Joe Biden’s staggering agenda — laid out in his Wednesday speech — proposes the biggest empowerment of the public sector in the history of the United States, if not the world. There is no longer any doubt that the modern Democratic Party’s ambition is to groom a new generation of loyal voters by expanding, creating and nurturing government dependency.

“Mr. Biden’s program aims to redistribute trillions of dollars of resources from the highest-earning households and businesses,” a Wall Street Journal news account noted last week, “to everyone making less than $400,000 a year.”

Take a moment to unpack that sentence. Consider a few synonyms for “redistribute.” Apparently, Mr. Biden and congressional Democrats will simply shuffle a few cups around the elusive pea while taking trillions of dollars away those devilish corporations and the scheming upper classes and transfer it to “everyone” who can’t afford a Lamborghini.

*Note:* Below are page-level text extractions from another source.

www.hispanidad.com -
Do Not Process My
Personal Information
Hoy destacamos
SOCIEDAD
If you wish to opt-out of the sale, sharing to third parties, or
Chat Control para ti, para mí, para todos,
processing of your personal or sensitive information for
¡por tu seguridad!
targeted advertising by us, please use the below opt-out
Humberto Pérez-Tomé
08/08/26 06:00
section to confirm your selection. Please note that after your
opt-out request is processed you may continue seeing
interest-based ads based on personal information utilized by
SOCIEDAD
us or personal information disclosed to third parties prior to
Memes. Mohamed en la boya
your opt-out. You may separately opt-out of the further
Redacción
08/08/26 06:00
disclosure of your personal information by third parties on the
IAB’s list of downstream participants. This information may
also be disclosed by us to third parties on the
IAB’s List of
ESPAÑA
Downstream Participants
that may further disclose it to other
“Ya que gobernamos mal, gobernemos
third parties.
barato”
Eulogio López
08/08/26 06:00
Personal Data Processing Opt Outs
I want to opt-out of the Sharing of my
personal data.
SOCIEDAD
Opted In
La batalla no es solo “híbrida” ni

And it’s all free! Free child care, free internet, free health care, free kindergarten, free community college and free elder care. America’s safety net will become a giant hammock, available even to the comfortable upper-middle classes.

Meanwhile, the heavy hand of Mr. Biden’s administrative state — under the premise of fighting global warming — will demand that Americans give up traditional energy sources as we approach 2030, less than a decade down the road. Never mind that the technology doesn’t exist right now to fuel our economy with wind or solar power and that none of this will do anything to accomplish the stated objective. If Americans must become poorer in order to usher in the new energy order, so be it.

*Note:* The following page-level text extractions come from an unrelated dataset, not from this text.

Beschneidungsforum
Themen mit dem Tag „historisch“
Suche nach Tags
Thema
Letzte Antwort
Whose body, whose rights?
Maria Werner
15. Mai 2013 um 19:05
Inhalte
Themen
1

Mr. Biden and his allies will maintain, of course, that all this can be done without any damaging economic consequences. Never mind that they haven’t bothered to map out a plan to pay for the trillions and trillions of new spending beyond ramping up the printing presses (otherwise known as “modern monetary theory”), which explains their utter disinterest in fostering a thriving private sector. Yes, the Biden administration has proposed massive tax hikes on corporations and the wealthy, but if that plan survives the Senate, it won’t come close to covering the costs of this record fiscal blowout.

The president continues to insist that no American who makes less than $400,000 a year will pay a thing. That’s patent nonsense. Even Bernie Sanders admitted on the campaign trail that his socialized medicine scheme would require financial participation from the middle class. But even if Mr. Biden can push that giant elephant onto his successor, Americans will eventually feel the hurt of this administration’s economic incoherence in myriad ways, directly or indirectly.

“Combined with the threat of rising interest rates and inflationary pressure,” Monica Crowley noted in The Hill last week, “higher taxes will slow job creation, reduce our global competitiveness and bend the future economic trajectory down. A sputtering economy would mean dimmer job prospects, lower wages and higher costs everywhere, impacting the ‘little guy’ the most.”

The irony is that Mr. Biden walked into an economy bursting at the seams as the nation rebounds from the pandemic and more Americans receive vaccinations. The administration will no doubt take credit for the 6 percent growth number during the first quarter — that’s politics — but a potted plant in the Oval Office could have produced similar results. The boom is poised to continue in the short term in spite of the White House. But Mr. Biden’s belief that higher taxes, increased regulation and greater dependency constitute the foundation for long-term prosperity is a progressive fantasy that will further endanger the nation’s fiscal health and threaten the well-being of the very people the president claims he wants to help.

Because, in the end, somebody will have to pick up the tab for that “free” buffet.